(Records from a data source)
────────────────────

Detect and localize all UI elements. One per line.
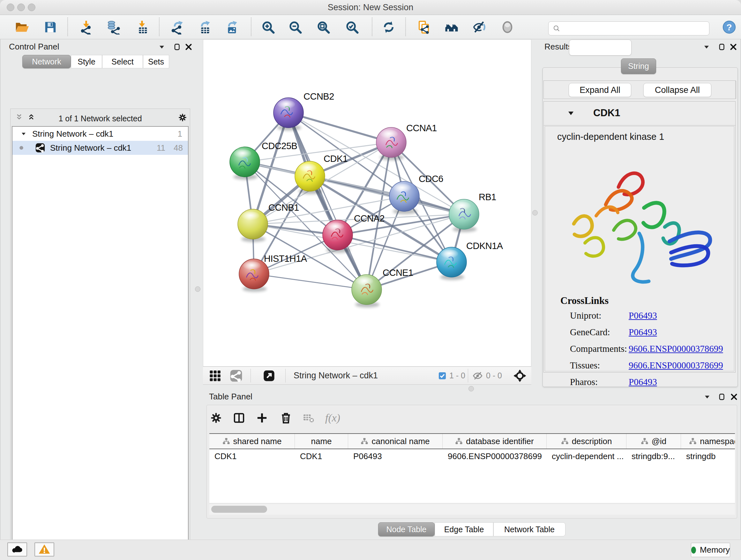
zoom-out-button[interactable] bbox=[286, 18, 304, 36]
gene-section-header[interactable]: CDK1 bbox=[544, 102, 735, 125]
network-view-toolbar: String Network – cdk1 1 - 0 0 - 0 bbox=[203, 367, 531, 385]
table-cell[interactable]: stringdb:9... bbox=[626, 451, 681, 461]
selection-checkbox-icon[interactable] bbox=[438, 371, 447, 380]
crosslink-label: Pharos: bbox=[570, 377, 598, 387]
table-cell[interactable]: CDK1 bbox=[295, 451, 348, 461]
collapse-triangle-icon[interactable] bbox=[567, 109, 575, 118]
network-tree-item[interactable]: String Network – cdk1 11 48 bbox=[12, 141, 188, 155]
network-node-CDK1[interactable]: CDK1 bbox=[295, 153, 347, 194]
table-hscrollbar[interactable] bbox=[209, 503, 735, 515]
tab-style[interactable]: Style bbox=[71, 55, 102, 68]
crosslink-link[interactable]: P06493 bbox=[629, 377, 657, 387]
export-table-button[interactable] bbox=[196, 18, 213, 36]
tab-node-table[interactable]: Node Table bbox=[378, 522, 434, 537]
network-node-RB1[interactable]: RB1 bbox=[449, 192, 496, 232]
crosslink-link[interactable]: P06493 bbox=[629, 327, 657, 337]
table-cell[interactable]: CDK1 bbox=[209, 451, 295, 461]
table-row[interactable]: CDK1CDK1P064939606.ENSP00000378699cyclin… bbox=[209, 449, 735, 463]
tab-network[interactable]: Network bbox=[22, 55, 71, 68]
houses-button[interactable] bbox=[443, 18, 460, 36]
crosslink-link[interactable]: P06493 bbox=[629, 310, 657, 321]
panel-menu-icon[interactable] bbox=[158, 43, 166, 51]
warnings-button[interactable] bbox=[35, 543, 54, 557]
plus-button[interactable] bbox=[254, 410, 270, 426]
grid-overview-icon[interactable] bbox=[208, 369, 222, 383]
panel-menu-icon[interactable] bbox=[702, 43, 711, 51]
panel-menu-icon[interactable] bbox=[703, 393, 711, 401]
column-header-namespace[interactable]: namespace bbox=[681, 434, 735, 449]
zoom-fit-button[interactable] bbox=[315, 18, 332, 36]
network-node-CDKN1A[interactable]: CDKN1A bbox=[436, 241, 503, 280]
gear-icon[interactable] bbox=[178, 113, 187, 122]
tab-string[interactable]: String bbox=[621, 58, 656, 74]
columns-button[interactable] bbox=[231, 410, 247, 426]
tab-sets[interactable]: Sets bbox=[143, 55, 169, 68]
zoom-in-button[interactable] bbox=[259, 18, 277, 36]
network-node-CDC25B[interactable]: CDC25B bbox=[230, 141, 297, 180]
help-button[interactable]: ? bbox=[721, 18, 738, 36]
table-cell[interactable]: cyclin-dependent ... bbox=[547, 451, 626, 461]
network-tree-item[interactable]: String Network – cdk1 1 bbox=[12, 127, 188, 141]
trash-button[interactable] bbox=[278, 410, 294, 426]
table-cell[interactable]: P06493 bbox=[348, 451, 443, 461]
export-image-button[interactable] bbox=[223, 18, 240, 36]
float-panel-icon[interactable] bbox=[718, 393, 726, 401]
cloud-button[interactable] bbox=[7, 543, 27, 557]
node-label: CDC25B bbox=[262, 141, 297, 151]
clone-network-button[interactable] bbox=[415, 18, 432, 36]
network-node-HIST1H1A[interactable]: HIST1H1A bbox=[239, 253, 307, 292]
close-panel-icon[interactable] bbox=[729, 43, 738, 51]
network-edge[interactable] bbox=[288, 113, 391, 142]
import-database-button[interactable] bbox=[105, 18, 122, 36]
zoom-selected-button[interactable] bbox=[343, 18, 360, 36]
left-splitter-handle[interactable] bbox=[195, 287, 200, 292]
open-button[interactable] bbox=[13, 18, 30, 36]
right-splitter-handle[interactable] bbox=[532, 210, 538, 215]
save-button[interactable] bbox=[42, 18, 59, 36]
expand-triangle-icon[interactable] bbox=[20, 130, 27, 137]
column-header-shared-name[interactable]: shared name bbox=[209, 434, 295, 449]
tab-edge-table[interactable]: Edge Table bbox=[434, 522, 493, 537]
column-header-canonical-name[interactable]: canonical name bbox=[348, 434, 443, 449]
column-header-database-identifier[interactable]: database identifier bbox=[443, 434, 547, 449]
float-panel-icon[interactable] bbox=[173, 43, 181, 51]
float-panel-icon[interactable] bbox=[718, 43, 726, 51]
tab-select[interactable]: Select bbox=[102, 55, 143, 68]
network-node-CCNA1[interactable]: CCNA1 bbox=[376, 123, 437, 160]
search-box[interactable] bbox=[548, 21, 710, 36]
hscrollbar-thumb[interactable] bbox=[211, 506, 267, 513]
collapse-all-button[interactable]: Collapse All bbox=[643, 83, 711, 97]
crosslink-link[interactable]: 9606.ENSP00000378699 bbox=[629, 360, 723, 371]
network-view-title: String Network – cdk1 bbox=[293, 367, 378, 384]
tab-network-table[interactable]: Network Table bbox=[493, 522, 565, 537]
column-header-name[interactable]: name bbox=[295, 434, 348, 449]
share-network-icon[interactable] bbox=[229, 369, 243, 383]
memory-button[interactable]: Memory bbox=[691, 543, 730, 557]
table-panel-body: f(x) shared name name canonical name dat… bbox=[206, 405, 737, 518]
eye-slash-button[interactable] bbox=[471, 18, 488, 36]
import-network-button[interactable] bbox=[77, 18, 95, 36]
network-node-CCNB2[interactable]: CCNB2 bbox=[273, 91, 334, 131]
column-header--id[interactable]: @id bbox=[626, 434, 681, 449]
export-network-button[interactable] bbox=[169, 18, 186, 36]
close-panel-icon[interactable] bbox=[185, 43, 193, 51]
open-external-icon[interactable] bbox=[263, 369, 275, 382]
network-edge[interactable] bbox=[254, 274, 367, 290]
network-node-CCNE1[interactable]: CCNE1 bbox=[352, 267, 413, 307]
import-table-button[interactable] bbox=[133, 18, 151, 36]
search-input[interactable] bbox=[563, 23, 709, 33]
node-label: CCNA1 bbox=[406, 123, 437, 133]
column-header-description[interactable]: description bbox=[547, 434, 626, 449]
refresh-button[interactable] bbox=[380, 18, 397, 36]
eye-disabled-button[interactable] bbox=[499, 18, 516, 36]
table-panel-title: Table Panel bbox=[209, 392, 253, 401]
close-panel-icon[interactable] bbox=[730, 393, 738, 401]
table-cell[interactable]: stringdb bbox=[681, 451, 735, 461]
table-cell[interactable]: 9606.ENSP00000378699 bbox=[443, 451, 547, 461]
crosshair-icon[interactable] bbox=[513, 369, 527, 382]
gear-button[interactable] bbox=[208, 410, 224, 426]
network-view-canvas[interactable]: CCNB2 CCNA1 CDC25B CDK1 CDC6 bbox=[203, 39, 531, 367]
hidden-eye-icon[interactable] bbox=[472, 370, 483, 381]
expand-all-button[interactable]: Expand All bbox=[569, 83, 631, 97]
crosslink-link[interactable]: 9606.ENSP00000378699 bbox=[629, 344, 723, 354]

────────────────────

▶ _About this task_
Go through the entries and report every line with the string "stringdb".

▶ _Result for this exercise_
table-cell[interactable]: stringdb:9... bbox=[626, 451, 681, 461]
table-cell[interactable]: stringdb bbox=[681, 451, 735, 461]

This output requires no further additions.